Building a competitive advantage that is sustainable over time depends on the interplay between data and story. Data alone is just table stakes these days. In a marketplace awash in data, story serves three vital functions without which all the data you collect is of little value. The first function, which was the subject of a previous essay, is to provide a framework that makes it possible for your audience to hear what you have to say and remember it. The second function of story is to provide an organizing principle to help you figure out what to measure and how to think about the information that your measurement provides. That is the subject of this essay. Jim and I are also working on one more essay to address the third function of story—to anchor a relationship with your audience that allows you to use all this insight to secure a sustainable competitive advantage.

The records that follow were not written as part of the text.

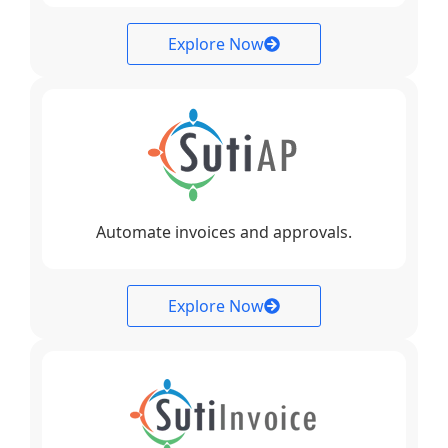
Explore Now
Automate invoices and approvals.
Explore Now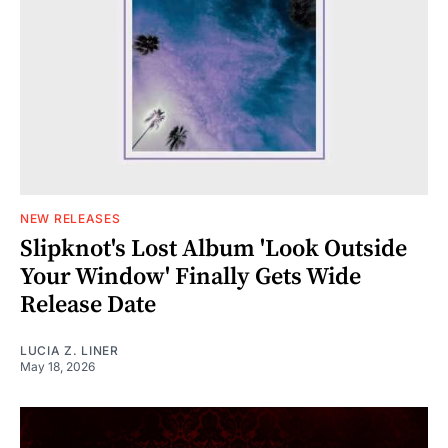
NEW RELEASES
Slipknot's Lost Album 'Look Outside
Your Window' Finally Gets Wide
Release Date
LUCIA Z. LINER
May 18, 2026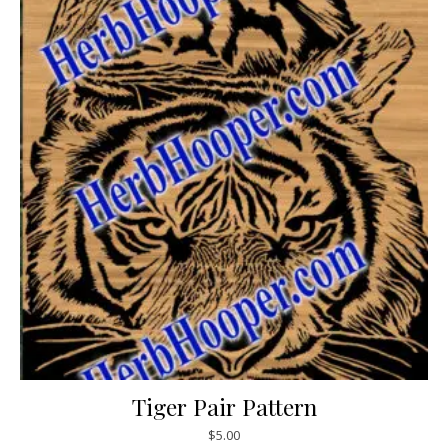
Tiger Pair Pattern
$
5.00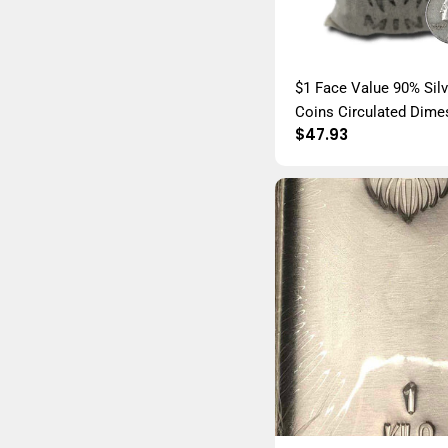
$1 Face Value 90% Sil
Coins Circulated Dime
Regular
$47.93
Quarters, and Halves 
price
Constitutional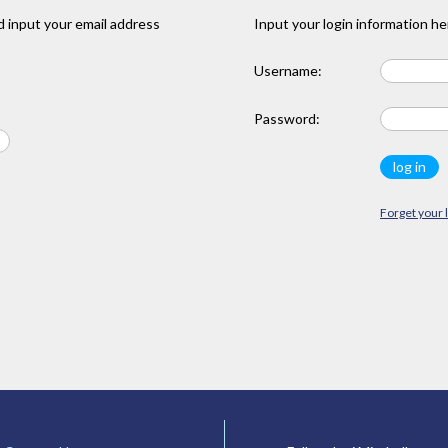
 input your email address
Input your login information he
Username:
Password:
Forget your 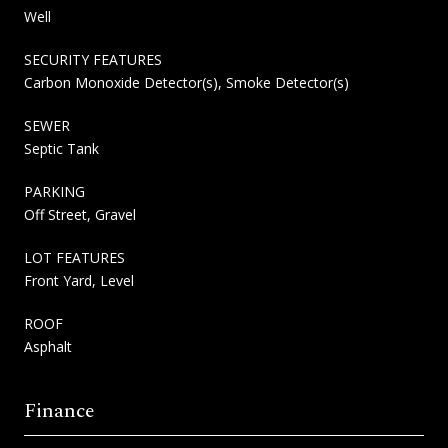
Well
SECURITY FEATURES
Carbon Monoxide Detector(s), Smoke Detector(s)
SEWER
Septic Tank
PARKING
Off Street, Gravel
LOT FEATURES
Front Yard, Level
ROOF
Asphalt
Finance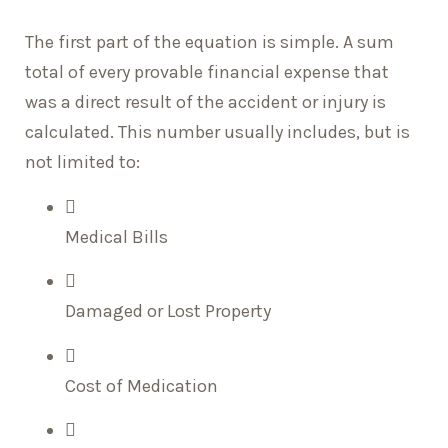
The first part of the equation is simple. A sum
total of every provable financial expense that
was a direct result of the accident or injury is
calculated. This number usually includes, but is
not limited to:
Medical Bills
Damaged or Lost Property
Cost of Medication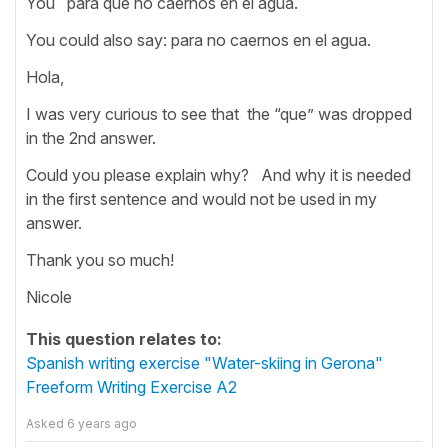
You para que no caernos en el agua.
You could also say: para no caernos en el agua.
Hola,
I was very curious to see that the “que” was dropped
in the 2nd answer.
Could you please explain why? And why it is needed
in the first sentence and would not be used in my
answer.
Thank you so much!
Nicole
This question relates to:
Spanish writing exercise "Water-skiing in Gerona"
Freeform Writing Exercise A2
Asked
6 years ago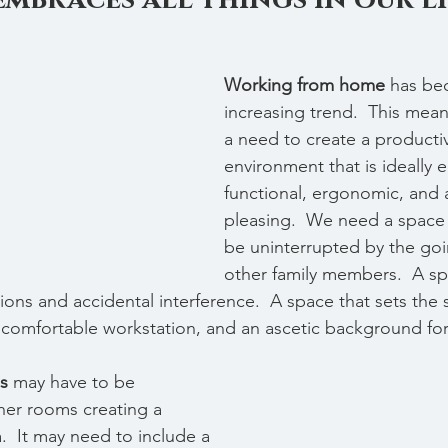
Working from home
 has be
increasing trend.  This means
a need to create a producti
environment that is ideally e
functional, ergonomic, and a
pleasing.  We need a space
be uninterrupted by the goi
other family members.  A spa
ions and accidental interference.  A space that sets the 
 a comfortable workstation, and an ascetic background f
s 
may have to be 
her rooms creating a 
.  It may need to include a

With regard to the second function, figuring out what to measure and how to think about the information you collect, here’s the underlying principle: In the social sciences, any question that can be answered by quantitative analysis alone is probably a trivial question. I understand that direct measurement of certain variables is essential to running a business of any size. But my experience is that anything you can determine by quantitative analysis alone is unlikely to give you a sustainable competitive advantage, primarily because your competitors either have, or soon will have, access to that same information.

With regard to the “hard problems,” the ones that ultimately determine success or failure in the marketplace, the role of data is not to solve the problem directly. In fact, data can actually complicate the problem if it is not understood in the context of story. A good and enduring example of this phenomenon is the legendary New Coke debacle. The marketers at Coke had persuasive data suggesting that a sweeter formula would help them turn around decades-long share losses and boost relevance with younger audiences. But in the words of then Coca-Cola President and Chief Operating Officer Donald Keough, “The simple fact is that all the time and money and skill poured into consumer research on the new Coca-Cola could not measure or reveal the deep and abiding emotional attachment to original Coca-Cola felt by so many people.” The data was there, but without an understanding of the story playing in people’s heads, the data was not just unhelpful, it was misleading and dangerous.

Data does have a role to play in relation to the hard problems, but its role is not to solve the problems. The key function of all this data, properly analyzed, is to surface patterns that are not visible to the naked eye. Once you can see these patterns, you can develop a hypothesis about what they might mean. The hypothesis is the story that you tell yourself about the possible meaning of the patterns in the numbers. Then, if you’re a good scientist, you say to yourself, “If my hypothesis is true, then such and such ought to also be true,” and you design a further study and collect new data in an effort to get closer to the truth.

This interplay between data and story is the virtuous cycle that builds value in a brand. You have a hunch about some aspect of your business—product formulation, price sensitivity, package design, brand extensions, social-media strategy, whatever. You frame that hunch as a testable hypothesis and collect the data to prove or disprove it. Based on what you learn, you refine your hypothesis and collect more data. Rinse and repeat. But if you have no clear articulation of the story framework of your brand, then, for the most part, you are simply racing against your competition to refine hunches about the category as a whole or, worse, following data in a way that dilutes the emotional attachment people feel toward your brand.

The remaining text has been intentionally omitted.